Landscapes in the USA are incredibly diverse, ranging from huge desert plains and arid landscapes to jaw-dropping fjords and turquoise glaciers. There are a whole host of vast and strange places to be explored, as well as otherworldly environments and natural wonders to be discovered. Some will transport you to a different time, while others are likely to make you question what planet you’re on. Expect towering mountains, immense canyons, granite cliffs and giant trees. Whether you like the sound of marsh-lined forest paths by the coast or prefer the thought of erupting hot springs in national parks, there are so many striking sights to be seen. Sounds like it’s time for an adventure in America, doesn’t it? Keep reading to learn more about our list of the most impressive landscapes in the USA.
- A Palette of Colour in Yellowstone
- Gaze Out Across the Grand Canyon
- Explore the Everglades
- Experience the Kenai Fjords
- Make Memories at Mount Rushmore
Talk about natural beauty. Established in 1872, Yellowstone National Park covers an area of 3,468 square miles and is largely located in the northwest corner of Wyoming. The landscape is mainly the product of intense volcanic activity and the underground plumbing system gives energy to the thousands of hot springs, mud pots, terraces, and geysers that can be found here. This UNESCO site is incredibly rich in geologic history and is home to a diverse range of wildlife, such as elk, bears and bison (the oldest and largest herd in the USA). Don’t forget your camera as there are plenty of photo opportunities to be had when you look out across rolling hillsides and grasslands, subalpine valleys and rainbow pools. The main highlights have to be the constantly-erupting Old Faithful Geyser and the Grand Prismatic Spring – the third-largest hot spring in the world. They’re not for swimming in though. If you do fancy a dip, there are just two designated areas in the park: Boiling River and Firehole River (don’t be put off by the names).
We couldn’t create a list of the most awe-inspiring landscapes in the USA without mentioning the Grand Canyon now, could we? It’s one of the finest examples of arid-land erosion out there and consequently one of the most studied geologic landscapes in the world. The size of this canyon is immense and hard to imagine if you haven’t seen it before. It averages ten miles across and a mile deep along its 277-mile length and is home to lots of rare and protected plant and animal species. There’s a lot of land to cover and it’s unlikely you’ll do it all in one trip! If you’re tight on time, we suggest heading to the South Rim as there are lots of viewpoints, services, and even hotels in this part. Alternatively, if you’re good with heights or just particularly brave, head to the West Rim. Here, you’ll find The Grand Canyon Skywalk – a horseshoe-shaped bridge with a glass bottom.

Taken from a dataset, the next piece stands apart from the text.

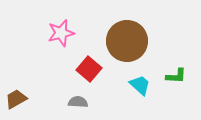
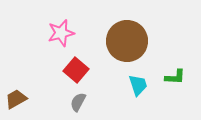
red square: moved 13 px left, 1 px down
green L-shape: moved 1 px left, 1 px down
cyan trapezoid: moved 2 px left; rotated 30 degrees clockwise
gray semicircle: rotated 66 degrees counterclockwise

If exploring 1.5 million acres of wetlands is on your bucket list, then the Everglades are a must-do when sampling the lovely landscapes in the USA. Located on the southern tip of Florida, this subtropical marsh region is up to 50 miles wide and less than one foot deep. The National Park was established in 1947 and is best known for its mangroves, sawgrass prairies and freshwater slough (drawing its water from Lake Okeechobee). It’s an important natural habitat for a variety of species, including the manatee, the American crocodile and the Florida Panther, so it’s worth taking your binoculars along for the ride. Want to get in on the action? Try kayaking or canoeing along miles of water trails, cycling through the pinelands, or fishing for snappers, sea trout or bluegills.
Ever had a selfie with an American president before? Head to the Mount Rushmore National Memorial in South Dakota and you can get four. Completed in 1941, it’s home to the 60ft-high faces of U.S. presidents: George Washington, Thomas Jefferson, Theodore Roosevelt and Abraham Lincoln. It’s one of the most iconic landmarks in the USA and attracts more than two million visitors each year. There’s more to this area than just giant granite sculptures, though. From the scented ponderosa pine trees in the forests to the calcite crystals and dripstone formations in the caves of the Black Hills, there’s so much natural beauty to discover and admire.
Turns out you don’t need to imagine what the Ice Age looked like – you can just go to Kenai Fjords. It’s another National Park, this time in Alaska, that covers an impressive 669,984 acres. Its crowning feature is the Harding Icefield, the source of nearly 40 glaciers, where there’s an unforgettable walking trail for visitors to follow. It’ll take around six to eight hours to complete, but it’s one of the most rewarding and unique experiences in nature that you’re like to have. The rugged coastline combined with the glaciers, storm surges, tides and currents work together to create a pretty dynamic landscape that is constantly changing. But it’s not just a coastal environment. Because it receives up to 150 inches of precipitation every year, it’s considered to be part of a temperate rainforest. And there are 13 named mountains here too so it’s unlikely you’ll have ever seen somewhere like it before. Oh, and both brown and black bears call this place home, so keep your eyes peeled.